His first priority was to write a biography that would bring him to life, before a Lyonnais producer of his friends, Jérôme Duc-Maugé, persuaded him to make a documentary, even though it seemed there were very few archive images of Mulligan. They would make do with what they could, or rather, do without! After an informal conversation with Michel Ciment, the project definitely took shape; the director of the magazine Positif revealed that he still had the recording of his interview with Mulligan, made in 1972 at the time of the release of Summer of ’42. This solemn, grave voice would serve as a guide for the exploration of Mulligan’s work as an artist, a fine observer of American society of the sixties.
Testimonies solicited from both sides of the Atlantic helped complete the portrait, including participation by American critic Armond White, Robert Stein (Robert Mulligan's agent), Michel Ciment, of course, or Didier Decoin (screenwriter of I... For Icarus), and #1 fan of the filmmaker, who still remembers his excitement as he emerged from a Parisian movie theater after seeing Summer of ’42. He had even approached passers-by, encouraging them to run and discover this wonder.

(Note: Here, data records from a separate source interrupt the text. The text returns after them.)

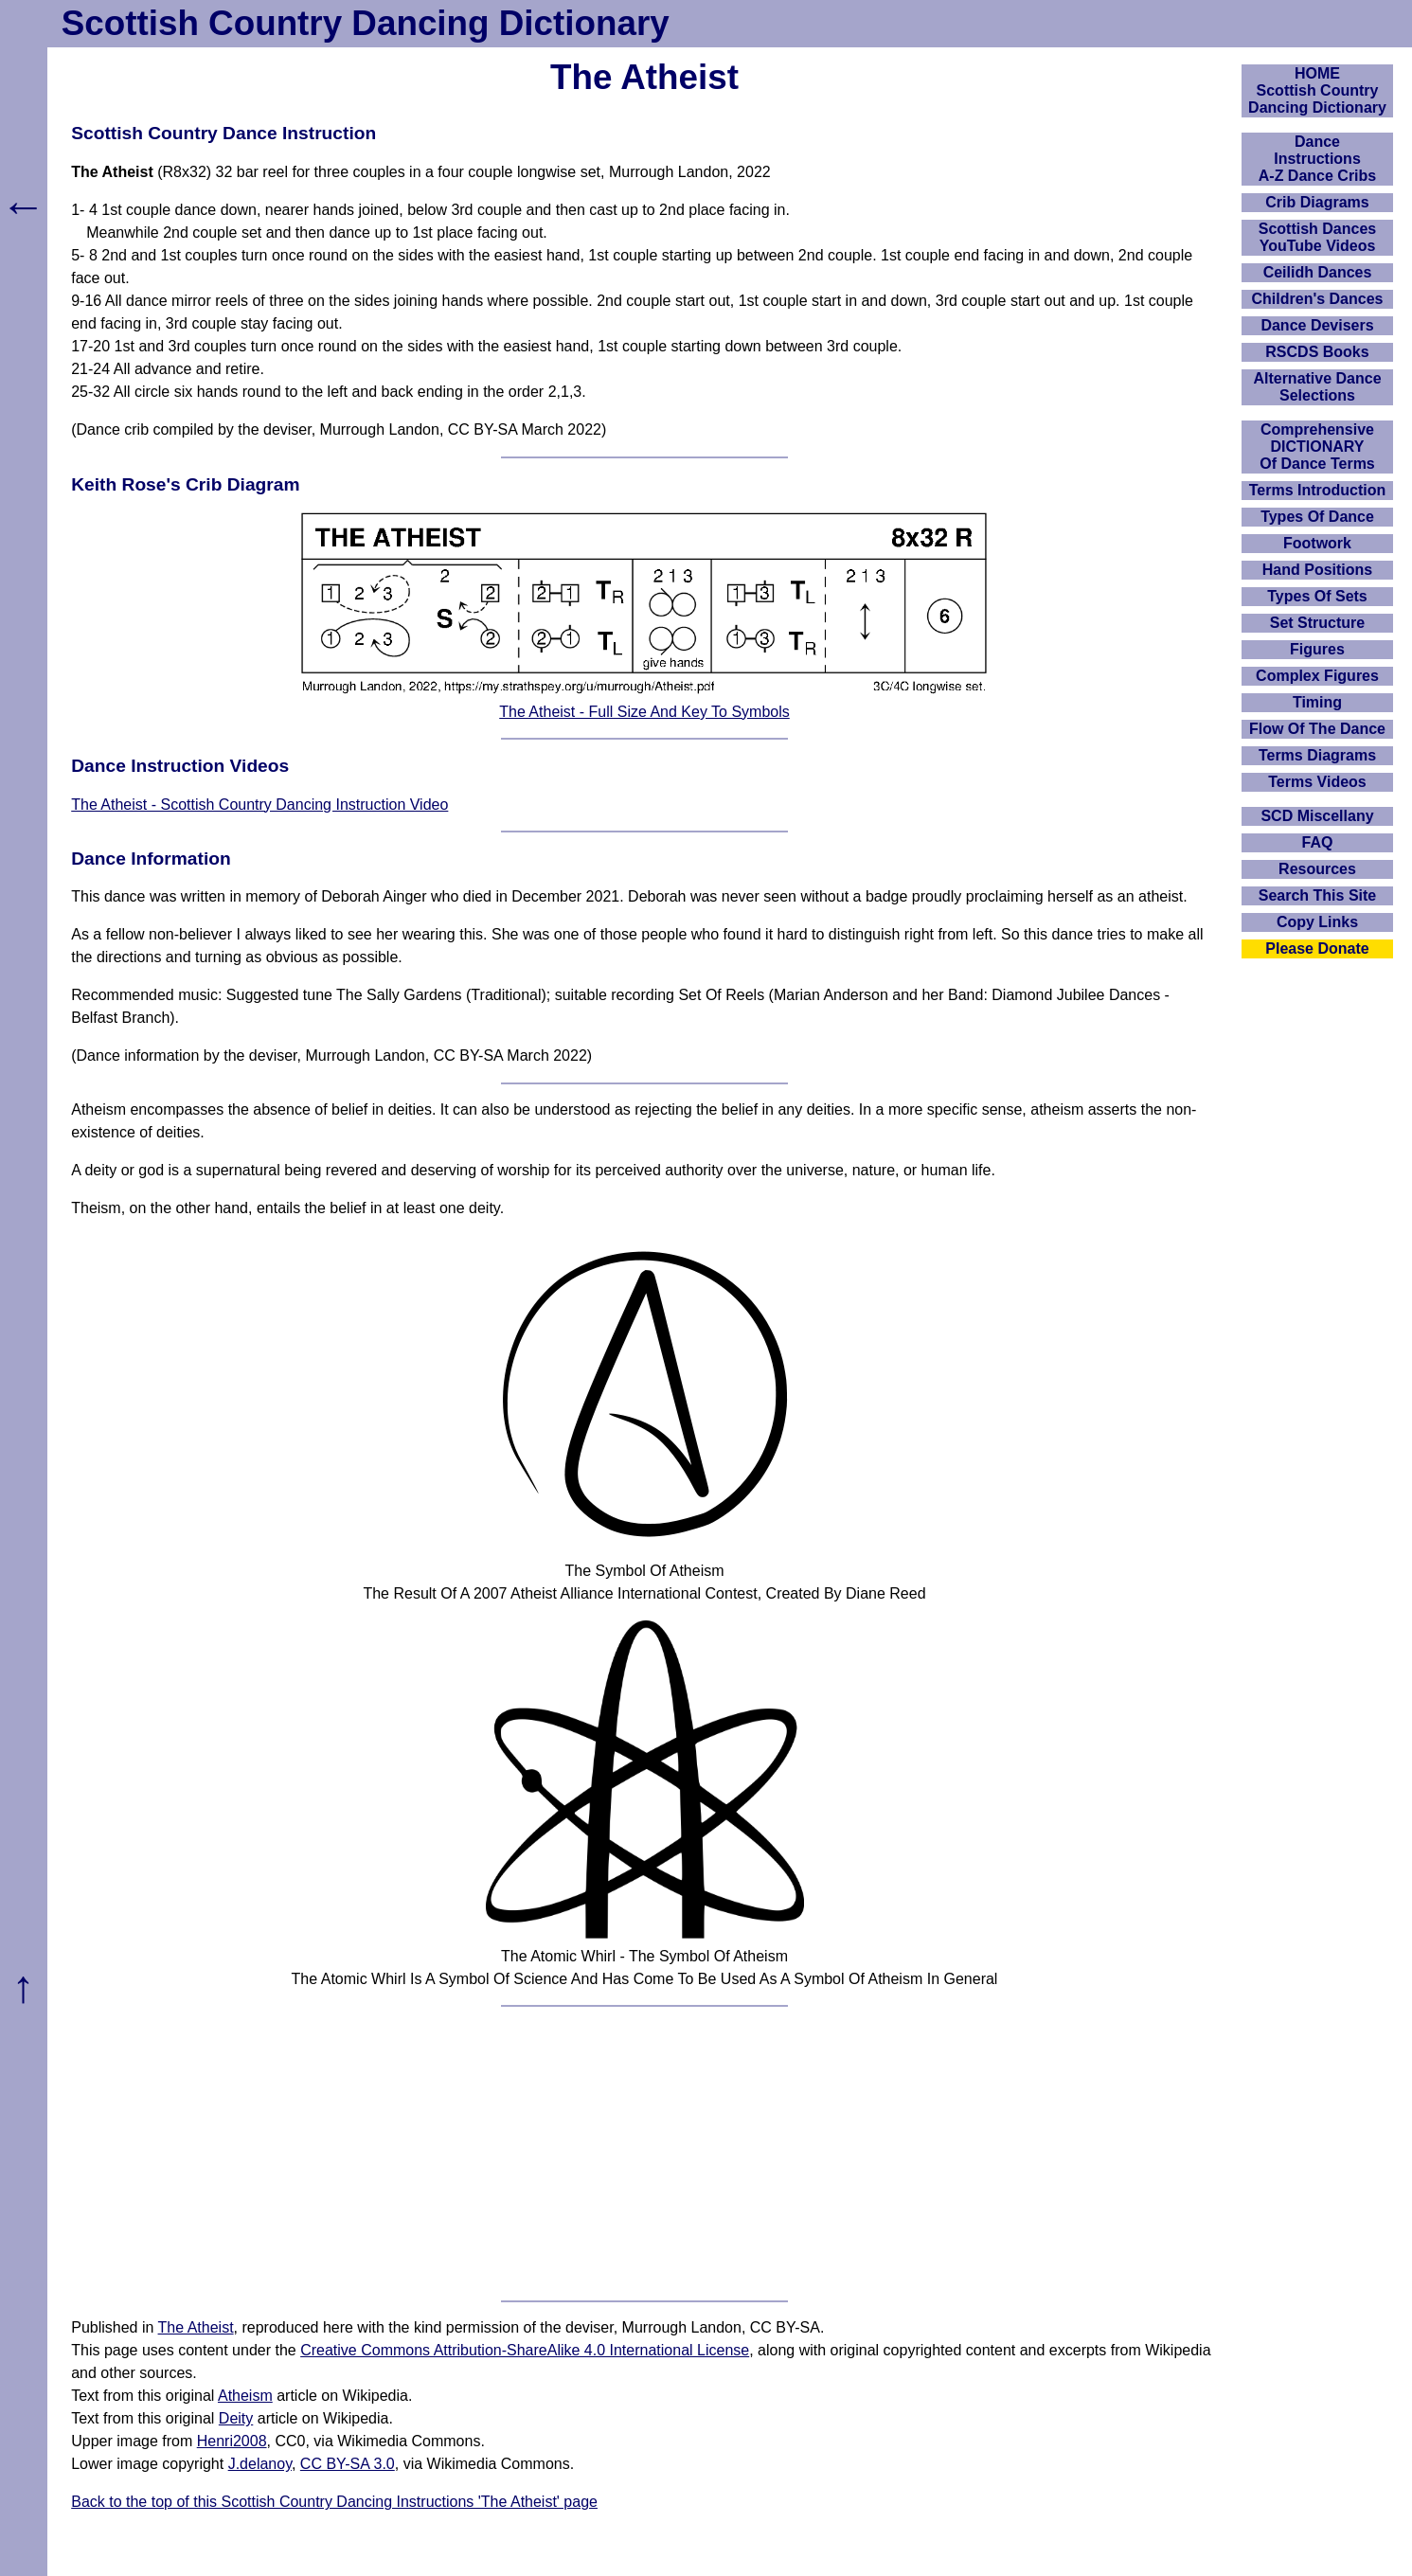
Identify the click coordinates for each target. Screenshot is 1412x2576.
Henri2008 (232, 2441)
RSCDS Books (1316, 352)
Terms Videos (1317, 782)
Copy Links (1317, 922)
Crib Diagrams (1316, 202)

Why did the films of Robert Mulligan fall into oblivion? Probably because the social outline of many of his works no longer corresponded to the canons of cinematographic elegance dictated by the likes of Marvel, among others. Mulligan was not of that mentality; he was a filmmaker of the human being. His superheroes defended justice and the law (Gregory Peck, admirable as a full-fledged lawyer in segregationist America of the 60s) where they interfered with the system, or like Nathalie Wood, irresistible in Inside Daisy Clover, a critique of the star system.
Robert Mulligan on the set of Bloodbrothers
Another avenue suggested by Michel Ciment, was the fact that, although Robert Mulligan had been a malleable creator, or an "adaptable" one, as his critics preferred to say, he was invariably elegant; at ease making comedies (Come September with Gina Lollobrigida and Rock Hudson), westerns (The Stalking Man starring again Gregory Peck) or even the genre film (The Other). Armond White recalls how unjustly Mulligan was criticized for his "lack of style," but prefers to emphasize that Mulligan, attached primarily to what he wanted to say, chose to make his style "invisible."
Implicitly, it is precisely this "transparent" man that the film of Lionel Lacour strives to reveal to us. We must wait until the last five minutes to finally discover the face of an old wise child, invariably dressed in his V-neck sweater under which he sported a tie. The manner in which Mulligan left the cinema in 1991 at the age of 66, is illustrative of how low-profile this man was. That year, he made a film of which he was particularly proud, The Man in the Moon, in which a certain Reese Witherspoon made her début at age 15. But audiences did not follow along, and Mulligan drew his conclusions, saying "I had my time." But now, time has become his ally, thanks to a documentary that inspires you to absolutely (re)discover a timeless work.